Interestingly, transfer of Foxp3+ Tregs into T and IgA double deficient mice failed to restore microbiome diversity and its phylogenetic structure, implying that local production of IgA was necessary to mediate Tregs effect on gut flora.
In addition, co-transfer of naïve T cells with Tregs that lacked bcl6 expression (necessary for GC follicular Treg development) also failed to restore gut Firmicutes, while still capable of preventing colitis. This showed that GC function of transferred Tregs was important for gut flora normalization.

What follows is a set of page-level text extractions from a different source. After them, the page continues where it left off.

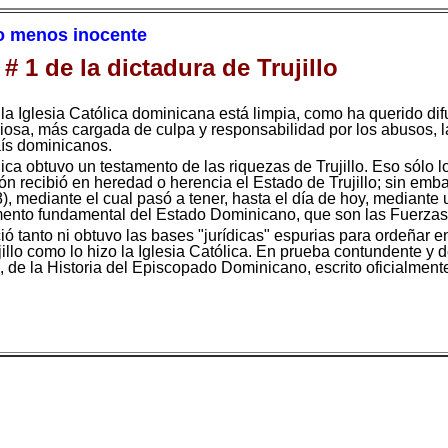
ho menos inocente
# 1 de la dictadura de Trujillo
a Iglesia Católica dominicana está limpia, como ha querido dif
ligiosa, más cargada de culpa y responsabilidad por los abusos, l
ís dominicanos.
ica obtuvo un testamento de las riquezas de Trujillo. Eso sólo l
n recibió en heredad o herencia el Estado de Trujillo; sin embar
), mediante el cual pasó a tener, hasta el día de hoy, mediante
 elemento fundamental del Estado Dominicano, que son las Fuerza
ió tanto ni obtuvo las bases "jurídicas" espurias para ordeñar e
lo como lo hizo la Iglesia Católica. En prueba contundente y de
i, de la Historia del Episcopado Dominicano, escrito oficialment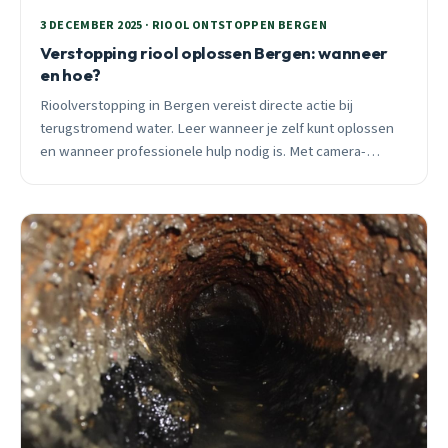
3 DECEMBER 2025 · RIOOL ONTSTOPPEN BERGEN
Verstopping riool oplossen Bergen: wanneer
en hoe?
Rioolverstopping in Bergen vereist directe actie bij
terugstromend water. Leer wanneer je zelf kunt oplossen
en wanneer professionele hulp nodig is. Met camera-
inspectie en hoogdruk technieken los ik 95% binnen
starttarief op.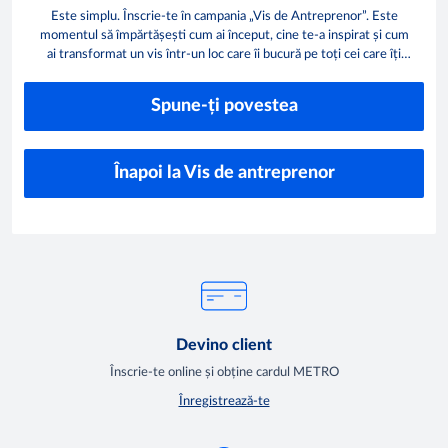
Este simplu. Înscrie-te în campania „Vis de Antreprenor”. Este
momentul să împărtășești cum ai început, cine te-a inspirat și cum
ai transformat un vis într-un loc care îi bucură pe toți cei care îți
trec pragul.
Spune-ți povestea
Înapoi la Vis de antreprenor
Devino client
Înscrie-te online și obține cardul METRO
Înregistrează-te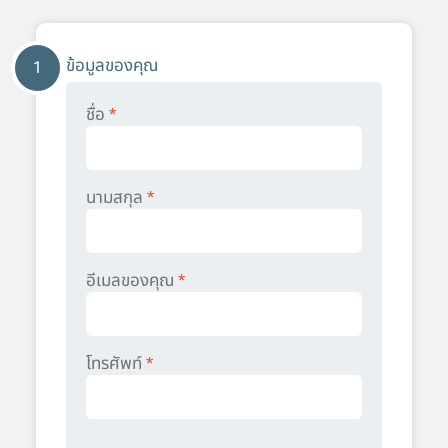
ข้อมูลของคุณ
1
ชื่อ
*
นามสกุล
*
อีเมลของคุณ
*
โทรศัพท์
*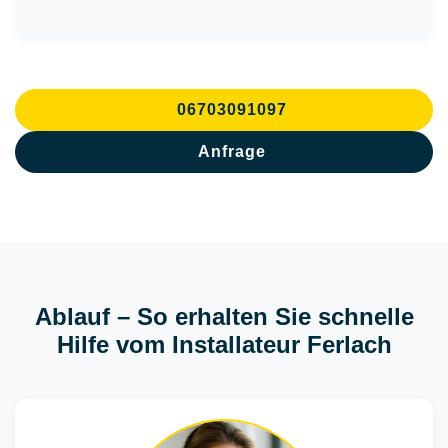
06703091097
Anfrage
Ablauf – So erhalten Sie schnelle
Hilfe vom Installateur Ferlach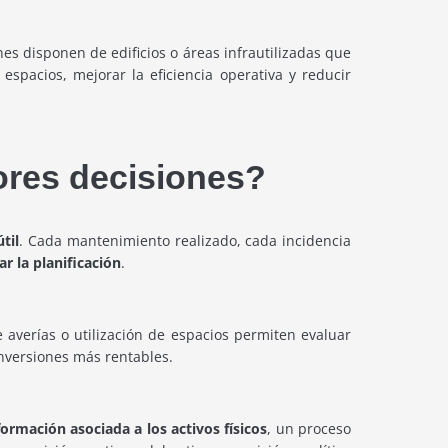
es disponen de edificios o áreas infrautilizadas que
espacios, mejorar la eficiencia operativa y reducir
ores decisiones?
til
. Cada mantenimiento realizado, cada incidencia
ar la planificación
.
averías o utilización de espacios permiten evaluar
nversiones más rentables.
formación asociada a los activos físicos
, un proceso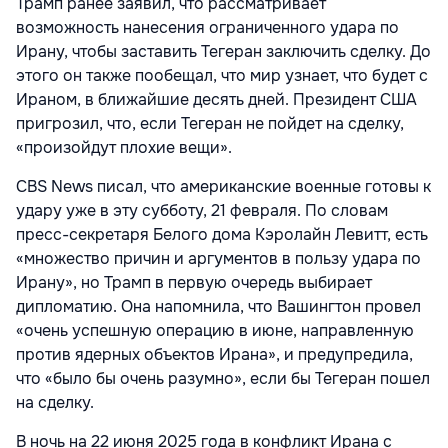
Трамп ранее заявил, что рассматривает
возможность нанесения ограниченного удара по
Ирану, чтобы заставить Тегеран заключить сделку. До
этого он также пообещал, что мир узнает, что будет с
Ираном, в ближайшие десять дней. Президент США
пригрозил, что, если Тегеран не пойдет на сделку,
«произойдут плохие вещи».
CBS News писал, что американские военные готовы к
удару уже в эту субботу, 21 февраля. По словам
пресс-секретаря Белого дома Кэролайн Левитт, есть
«множество причин и аргументов в пользу удара по
Ирану», но Трамп в первую очередь выбирает
дипломатию. Она напомнила, что Вашингтон провел
«очень успешную операцию в июне, направленную
против ядерных объектов Ирана», и предупредила,
что «было бы очень разумно», если бы Тегеран пошел
на сделку.
В ночь на 22 июня 2025 года в конфликт Ирана с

Next, the authors tested the effect of Foxp3+ Treg-educated gut flora on naïve germ-free (GF) mice. As expected, transfer of Treg-educated gut flora (basically, feces) from donor CD3-/- mice into recipient ex-GF mice promoted IgM to IgA switch, while naïve T cell-educated gut flora induced IgG1 switch as well. Alternatively, when CD3-/- GF mice initially received Treg- or naïve T cell-educated gut flora and then received Treg cells, T reg-educated gut flora promoted donor Treg expansion, GC and IgA generation, while naïve T cell-educated gut flora lacked this properties. These results showed that T reg-educated gut flora acted as a messenger for further amplification or maintenance of Foxp3+ Treg population.
It would have been interesting to see whether T reg-educated gut flora could suppress colitis induction in CD3-/- ex-GF recipient mice when transferred with donor naïve T cells.
In summary, the data from this paper suggest that Foxp3+ Tregs modify and educate gut flora composition through IgA production, which in turn can amplify gut associated T reg-IgA axis.